Abstract
Visual identification of objects is an important challenge today. Main target of frequently applied methods is to identify or classify complex objects. These methods are far less effective when objects are small and less complex, and thus less descriptor features are on hand. The main reason for this is that these features can significantly change on object occlusion or appearance of noise.

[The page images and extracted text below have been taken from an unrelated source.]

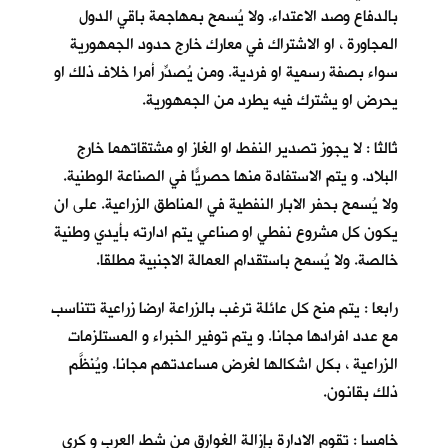
بالدفاع وصد الاعتداء. ولا يُسمح بمهاجمة باقي الدول
المجاورة ، او الاشتراك في معارك خارج حدود الجمهورية
سواء بصفة رسمية او فردية. ومن يُصدِّر أمرا خلاف ذلك او
يحرض او يشترك فيه يطرد من الجمهورية.
ثالثا : لا يجوز تصدير النفط او الغاز او مشتقاتهما خارج
البلاد. و يتم الاستفادة منها حصريّاً في الصناعة الوطنية.
ولا يُسمح بحفر الابار النفطية في المناطق الزراعية. على ان
يكون كل مشروع نفطي او صناعي يتم ادارته بأيدي وطنية
خالصة. ولا يُسمح باستقدام العمالة الاجنبية مطلقا.
رابعا : يتم منح كل عائلة ترغب بالزراعة ارضا زراعية تتناسب
مع عدد افرادها مجانا. و يتم توفير الخبراء و المستلزمات
الزراعية ، بكل اشكالها لغرض مساعدتهم مجانا. ويُنظَّم
ذلك بقانون.
خامسا : تقوم الادارة بإزالة الغوارق من شط العرب و كري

The presented solution performs identification of simple, small (size is 17 × 13 pixels) objects with elliptical shape. High pass filtered normalized cross correlation is used for region of interest detection and a simple deep neural network is used for classification of selected regions. The proposed method detected objects on a noisy image with accuracy of 96.2%.
1 The challenge
In a biological effect experiment, experts investigate effect of chemicals with different dose and dilution. Chemical treatments are executed under fully controlled conditions, and their effect is measured based on the number of occurrences of small objects of predefined shape within a predefined area. For scientific evaluation, the number of objects must be calculated accurately. The calculation of the objects is done by visual observation of offal, collected under the treated surface. The main aim of this visual observation is to determine the number of objects as accurately as possible. Because of the specific circumstances of field sampling, the experiment and the result observation are done separated in time and space. Visual data acquisition tried to be standard, but field circumstances are restrained. When sampling, a perpendicular photo was taken by a camera of a mobile phone over a constant area (page A4), from the same distance, but natural illumination changes were detected. Quality of this camera system (optics and sensor) is medium category. Compared to photo cameras, it is rather low end. Thus, the observation was done on normal/high resolution (3456 × 4608 pixels), but often on under illuminated images.

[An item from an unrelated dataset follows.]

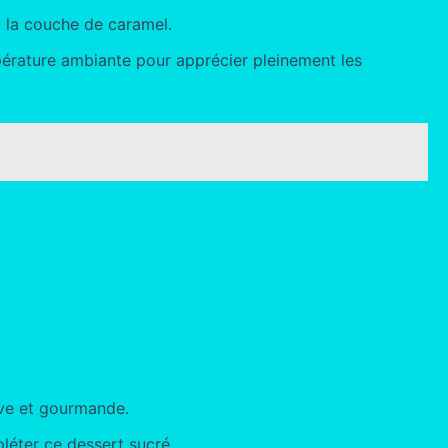
 la couche de caramel.
empérature ambiante pour apprécier pleinement les
ive et gourmande.
léter ce dessert sucré.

The primary challenge is that next to the objects that has to be counted, other offal appears in the observation area, of which amount is orders of magnitude larger, while its size and shape is similar to the object sought, moreover also occlusion could happen. The identification of the object to be counted is difficult because of its homogenous dark, almost black color and relatively small size. An object in the picture has almost a perfect ellipse shape with approximately 17 × 13 pixel size. Fig. 1a shows a case, when the dark objects on white background are fully visible, the identification, therefore counting can be done accurately. Nevertheless, in case presented in Fig. 1b, when the environment is charged by a noise very similar to the objects, or in the case when the original object (presented in Fig. 1c) has been modified like it is illustrated in Fig. 1d, the object identification becomes difficult, and as a consequence the counting becomes inaccurate.
Object identification tasks, a) clear environment, b) noisy environment, c) homogenous surface and shape, d) inhomogeneous surface and shape (Source: Author)
Citation: Pollack Periodica 17, 1; 10.1556/606.2021.00425
2 Related works
2.1 Blob detection
In scale space theory [1] interference of differentiate of spatially close, oriented gradients pairs, highlights those gradient pairs, if their distance fits scale space parameter. Based on these highlights, blobs [2] according to the scale space level can be identified. The advantage of this method is that when Laplace of Gaussian is replaced by difference of Gaussian, the scale space level transformation calculation becomes simpler, thus faster, and the scale space level of observed images can be predetermined and constant for this experiment.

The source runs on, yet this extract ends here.